Kawasan Gunung Gede dan Gunung Pangrango sudah dikenal lama dalam cerita dan legenda tanah Sunda.

Salah satunya, naskah petualangan Bujangga Manik dari sekitar abad ke-13 telah menyebut-nyebut lokasi bernama Puncak dan Bukit Ageung (yaitu Gunung Gede) yang disebutnya sebagai “..hulu wano na Pakuan” (lokasi yang tertinggi di Pakuan).

Petualangan Bujangga Manik ialah salah satu naskah kuno berbahasa Sunda yang berisi kisah petualangan seorang tokoh bernama Bujangga Manik mengitari Tanah Jawa dan Bali.

Naskah ini betul-betul berharga karena melukiskan geografi dan topografi Pulau Jawa pada saat naskah ditulis. Lebih dari 450 nama daerah, gunung, dan sungai disebutkan di dalamnya.

Sebagian besar dari nama-nama lokasi itu masih digunakan atau dikenali hingga sekarang, diantaranya yakni Bukit Ageung atau yang sekarang kita ketahui sebagai Gunung Gede.

Menurut isi naskah itu, masyarakat Kerajaan Sunda di masa itu menyebut Gunung Gede sebagai Bukit Ageung. Bukan Cuma gunung, Bukit Ageung ialah kabuyutan alias daerah sakral bagi Kerajaan Sunda.

Pada catatan perjalanannya Bujangga Manik mencatat dalam bahasa Sunda:

“Panjang tanjakan ditedak, ku ngaing dipeding-peding. Sadatang aing ka Puncak, diuk di na mungkal datar, teher ngahihidan awak. Teher sia nenjo gunung, itu ta na Bukit Ageung, hulu wano na Pakuan.”

“Sadatang ka Bukit Ageung, eta hulu Cihaliwung, kabuyutan ti Pakuan, sanghiang Talaga Warna.”

Kutipan puisi itu memberikan petunjuk kepada kita bahwa di masa lampau, dikala negara yang beribukotakan Pakuan masih ada, Gunung Gede dengan Telaga Warna sudah menjadi kabuyutan atau daerah suci.
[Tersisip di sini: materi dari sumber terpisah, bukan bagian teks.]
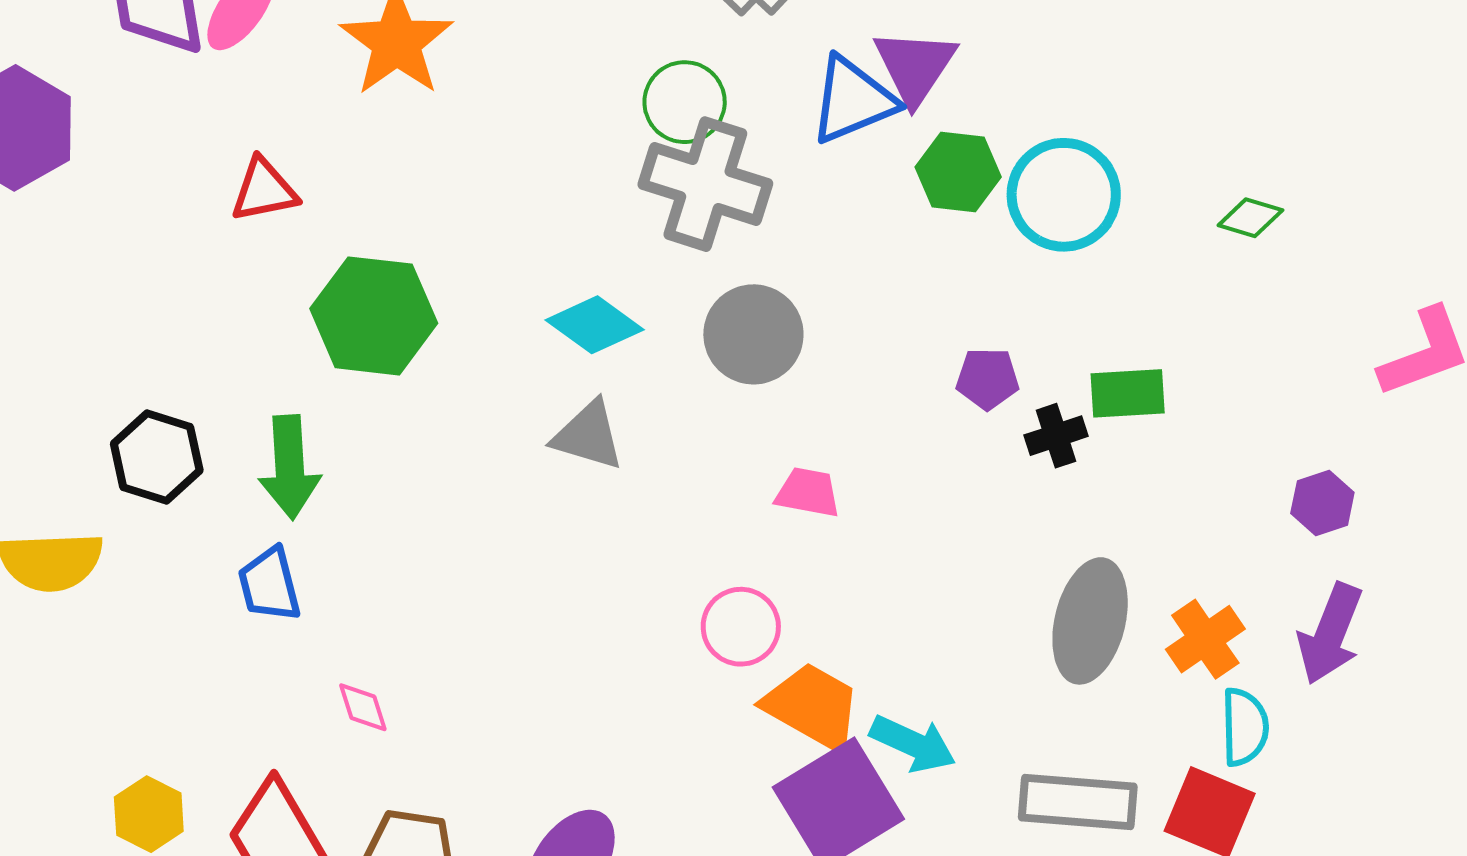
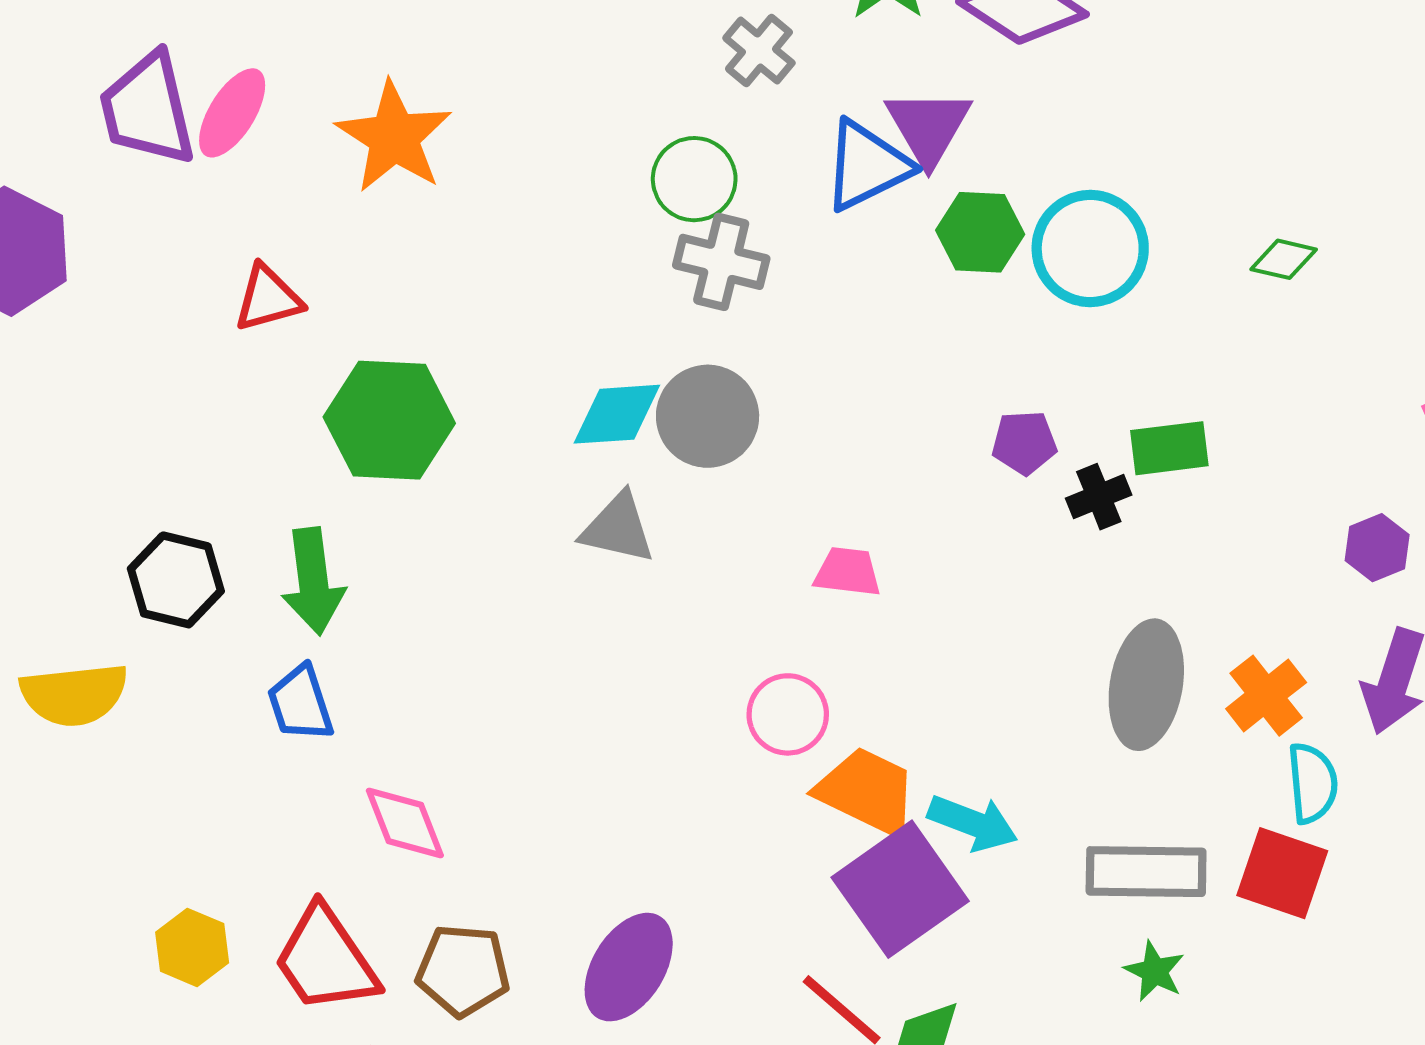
gray cross: (705, 184) -> (721, 262), size x0.7
cyan diamond: (595, 325) -> (617, 414), turned -36
gray circle: (753, 334) -> (708, 416), moved
pink diamond: (363, 707) -> (405, 823), size x1.5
Sebagaimana di Jawa belahan tengah dan timur, gunung memiliki peranan penting dalam kehidupan spiritual orang Sunda di masa lalu. Oleh karena itu banyak lokasi suci keagamaan di Tatar Sunda berdiri di gunung.
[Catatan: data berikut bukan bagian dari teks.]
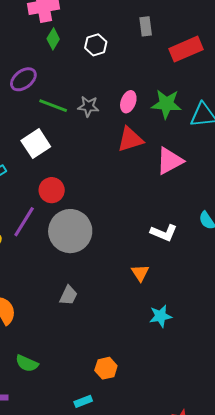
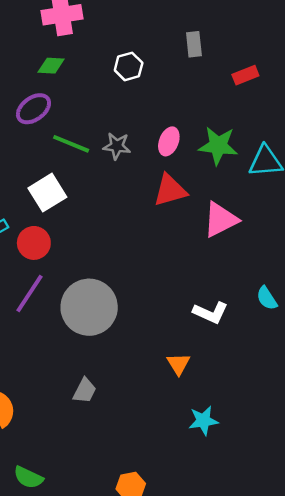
green diamond: (53, 39) -> (51, 66), moved, turned 60
red rectangle: (186, 49) -> (245, 75), size x0.6
red circle: (52, 190) -> (34, 243), moved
Sejarah Letusan Gunung Gede

Letusan Gunung Gede pertama kali terjadi pada tahun 1747. Letusan pertama ini sungguh hebat menyebabkan 2 aliran lava bergerak dan tampak dari kawah lanang. Letusan ini memberikan pengaruh yang sangat besar.

Terjadi kembali, letusan-letusan kecil Gunung Gede pada tahun 1761, 1780, dan 1832. Kemudian sesudah 100 tahun lebih gunung ini tertidur dampak letusan pertama. Terjadilah letusan dahsyat ke-2 pada tahun 1840 tepatnya pada tanggal 12 November jam 3 dini hari. Goncangan yang betul-betul hebat hingga membangunkan penduduk yang sedang tertidur pulas.

Setelah itu, kembali lagi letusan-letusan kecil di Gunung Gede kurang lebih terjadi 24 kali. Lalu letusan terakhir terjadi pada tahun 1957, masih berkategorikan letusan kecil dan hingga saat ini Gunung Gede masih tertidur.
Tetapi patut tetap berhati-hati, karena sampai dengan saat ini gunung Gede masih berstatus sebagai gunung api yang aktif.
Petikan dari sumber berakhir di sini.